• What to produce
Only certain lines below are wanted: those starting at the line containing "2014 (343, 569)" and ending at the line containing "exposities (360, 295)", both included, each retyped exactly.

[Saved entries]
↓↓↓

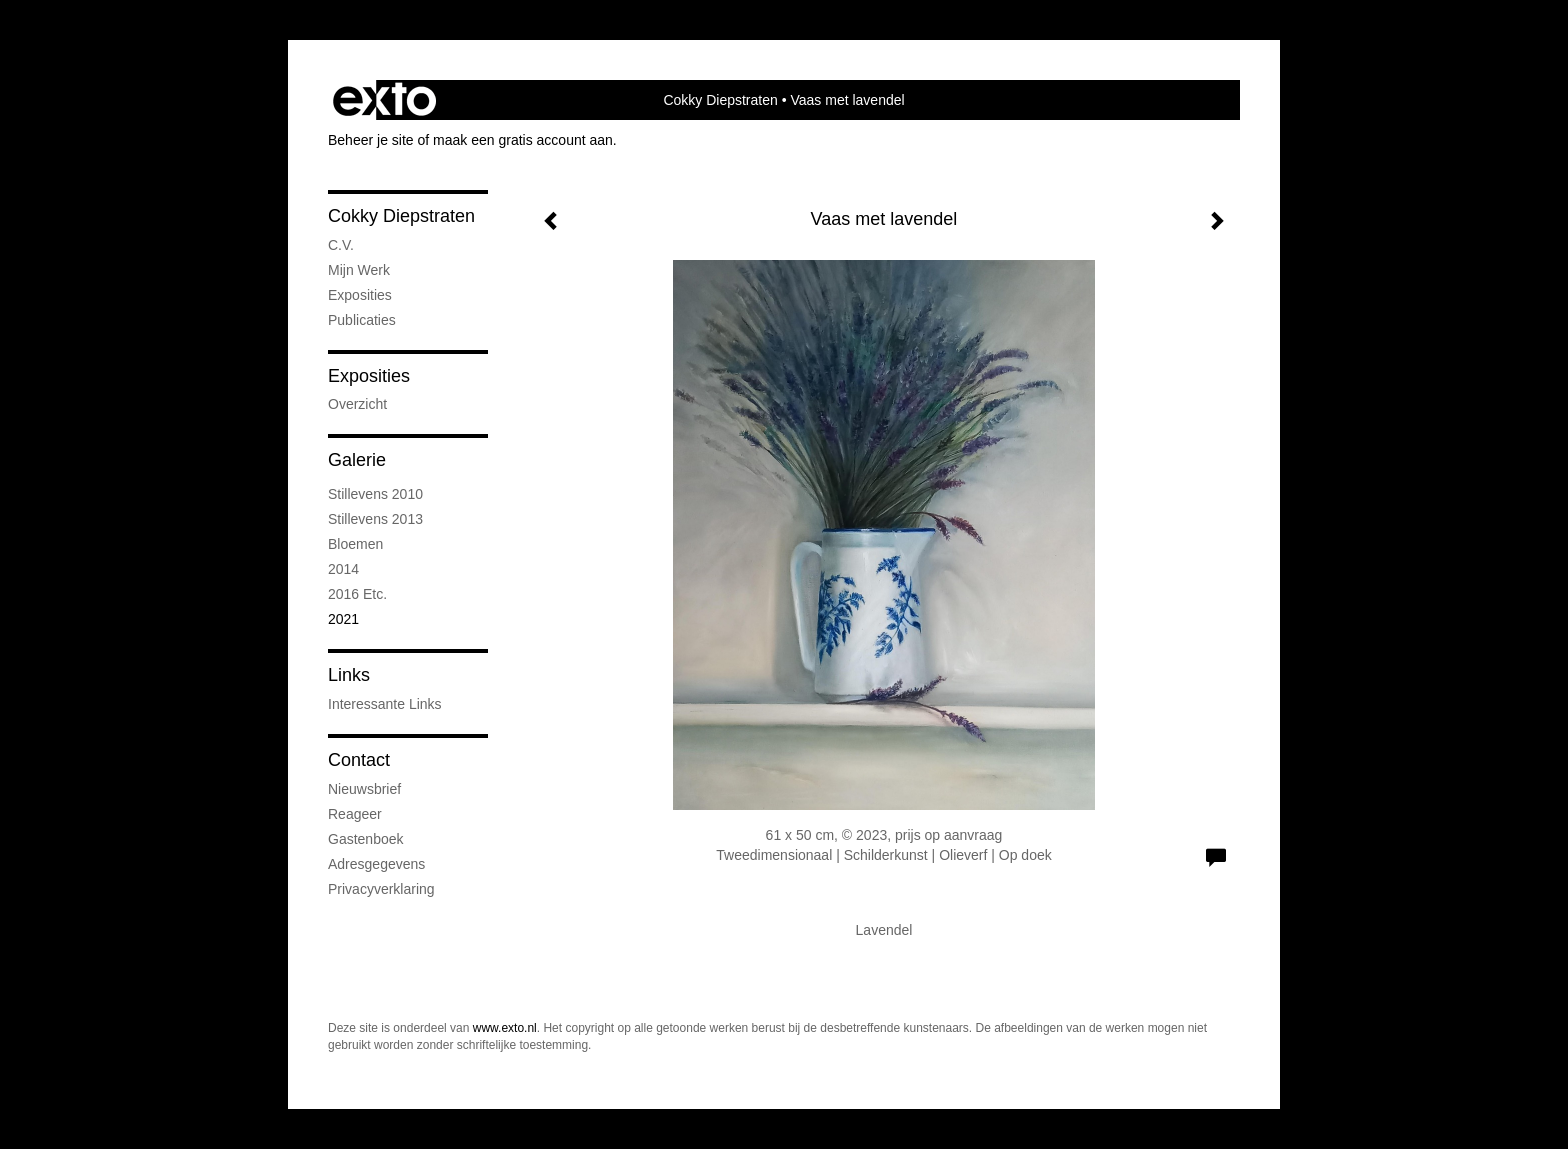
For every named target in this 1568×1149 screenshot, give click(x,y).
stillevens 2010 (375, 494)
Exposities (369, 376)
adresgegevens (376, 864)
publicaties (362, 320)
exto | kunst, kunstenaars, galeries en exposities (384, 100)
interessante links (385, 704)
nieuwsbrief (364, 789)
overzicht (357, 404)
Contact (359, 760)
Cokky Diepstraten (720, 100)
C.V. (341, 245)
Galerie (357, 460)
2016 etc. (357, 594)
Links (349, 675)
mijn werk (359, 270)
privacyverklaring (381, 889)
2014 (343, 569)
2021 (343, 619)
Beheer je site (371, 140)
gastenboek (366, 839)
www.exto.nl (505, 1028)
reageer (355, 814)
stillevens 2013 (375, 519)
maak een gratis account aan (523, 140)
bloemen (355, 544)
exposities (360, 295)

↑↑↑
↓↓↓

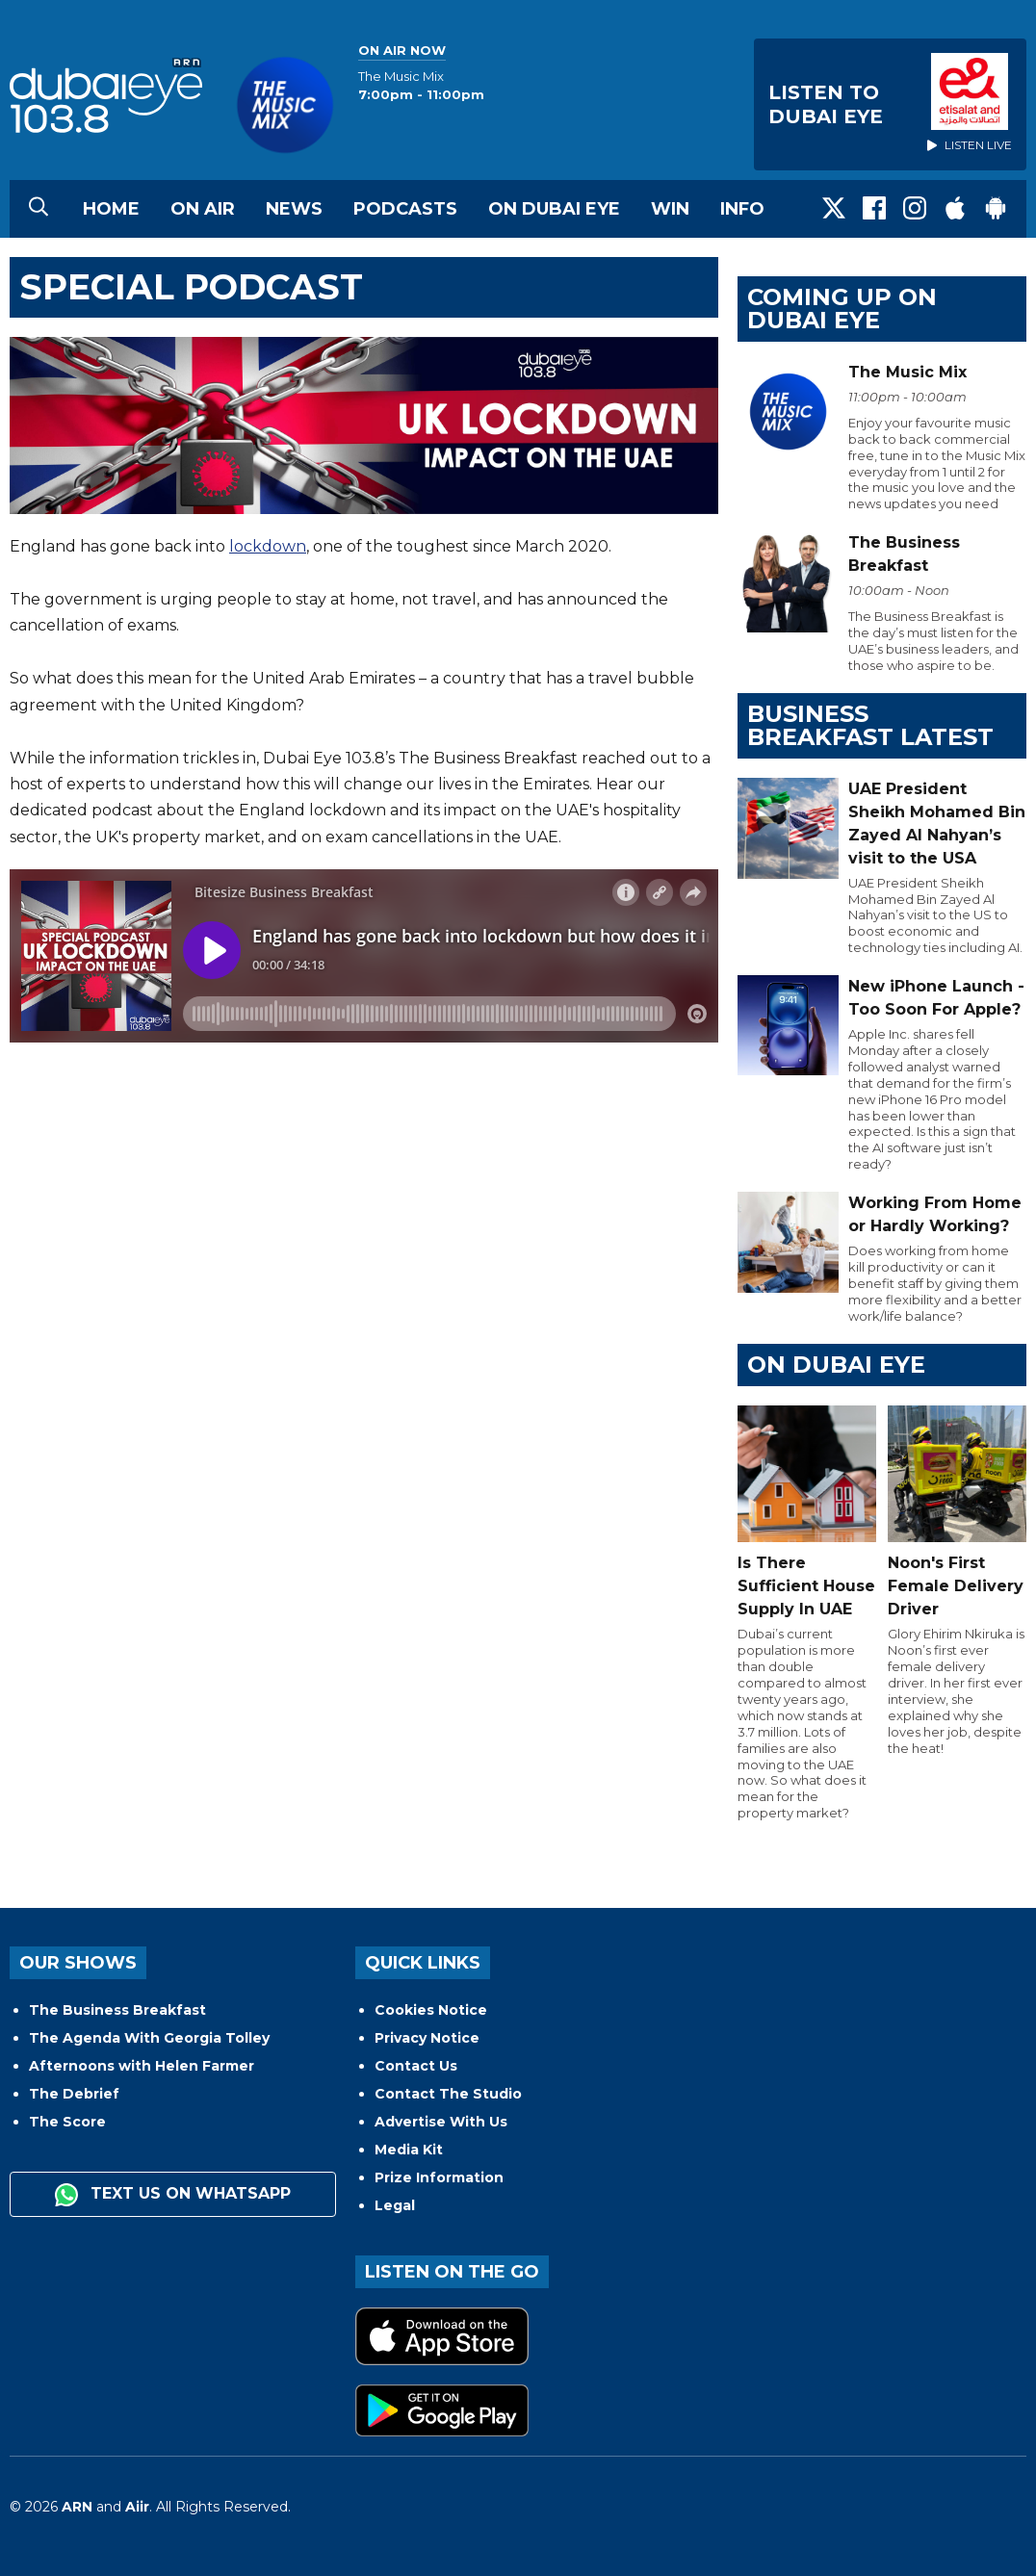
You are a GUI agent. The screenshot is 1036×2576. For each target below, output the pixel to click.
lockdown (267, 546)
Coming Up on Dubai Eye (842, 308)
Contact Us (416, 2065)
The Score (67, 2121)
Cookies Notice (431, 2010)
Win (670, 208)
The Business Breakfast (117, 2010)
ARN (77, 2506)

↑↑↑

• Exercise output
2014 (343, 569)
2021 (343, 619)
Beheer je site (371, 140)
gastenboek (366, 839)
www.exto.nl (505, 1028)
reageer (355, 814)
stillevens 2013 (375, 519)
maak een gratis account aan (523, 140)
bloemen (355, 544)
exposities (360, 295)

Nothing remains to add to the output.